Of course, advertisers have known for ages that the suggestion of a food experience is almost as important as the actual food in how the food is experienced. A McDonald's hamburger isn't really flavored with a cliff's worth of sodium and the mysterious greasy remains its brethren leave on the flat top; it's flavored by a gagillion dollar relentless advertising campaign abusing the cultural consciousness of the world into believing its food. The same goes for any food that is advertised, in any way. Food producers have discovered that it is more profitable to suggest their food tastes good, than to go through the trouble of trying to make sure their food is actually good.

One current in the interpretation of this phenomenon is to argue that there really isn't actual “quality” in terms of taste. For the most part, if you believe your are in a super classy restaurant that makes fantastic food, the majority of the classy fantastic-ness of your meal will come from you believing it will be classily fantastic and not from the food having any actual, provable class or fantasy. Of course, there is more to food than just taste, and too often this idea is used to apologize for destructive and unhealthy food practices. If we can't definitively, scientifically, empirically prove that say, a burger a Craigie on Main is better than a burger at McDonald's, than McDonald's is free to continue doing whatever it is they call “making a hamburger.”

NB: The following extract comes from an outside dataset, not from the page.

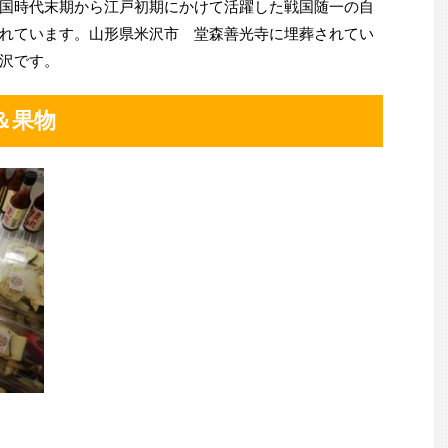
国時代末期から江戸初期にかけて活躍した戦国随一の自
れています。山形県米沢市 堂森善光寺に埋葬されてい
沢です。
＆果物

Yes, it is important for food to taste good, but it is also important for food to not give us Type-2 diabetes, for our food system not to kill all the bees and help destroy the world, and for the way we prepare and eat our food to help us feel like actual fucking human beings and not just cogs in a vast capitalist system that need occasional refueling.

We taste with our brains. Our entire brains. We all know that food is flavored by our ideas of it and our memories of it—which is why there is such a thing as “comfort food”--but we can also taste with our politics, taste with our ethics, taste with our identities. If the vegetables I get from Steve also come with the knowledge they are not contributing to the destruction of civilization as we know it by pumping vast amounts of carbon into the atmosphere and thus changing the climate, while representing a scalable business model for a more just, more healthy, more community-based food system, why shouldn't they taste better to me than the vegetables that are part of a massive agri-business complex thriving through destructive and totally unsustainable monoculture? Even if chemically, even if the actual substances that hit my actual taste buds are not actually different, they are politically, economically, and socially different, so why shouldn't my primary sensory experience of them be radically different.

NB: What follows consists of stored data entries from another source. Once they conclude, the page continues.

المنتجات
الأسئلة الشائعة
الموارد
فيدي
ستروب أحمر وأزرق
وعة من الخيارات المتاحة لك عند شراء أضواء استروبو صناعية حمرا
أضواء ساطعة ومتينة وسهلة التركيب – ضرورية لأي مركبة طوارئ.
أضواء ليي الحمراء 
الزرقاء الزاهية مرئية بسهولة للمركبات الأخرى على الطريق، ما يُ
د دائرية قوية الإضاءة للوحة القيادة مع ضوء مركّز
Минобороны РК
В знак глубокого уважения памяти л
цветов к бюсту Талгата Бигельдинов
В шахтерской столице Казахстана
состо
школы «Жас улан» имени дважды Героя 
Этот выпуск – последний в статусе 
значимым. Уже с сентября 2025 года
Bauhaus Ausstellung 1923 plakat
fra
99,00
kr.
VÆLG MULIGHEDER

Though I doubt it, I suppose there is a chance that I cannot prove the beer that started this whole though is physically much different from a Bud Light (I mean, except for the whole one being a saison and the other being a pilsner, but I don't think there are any mainstream commercial saisons and that's not really the point anyway) but that beer and a Bud Light have different meaning in my life, so, of course I would experience them differently. In the end, we don't taste with our tongues, we taste with our lives.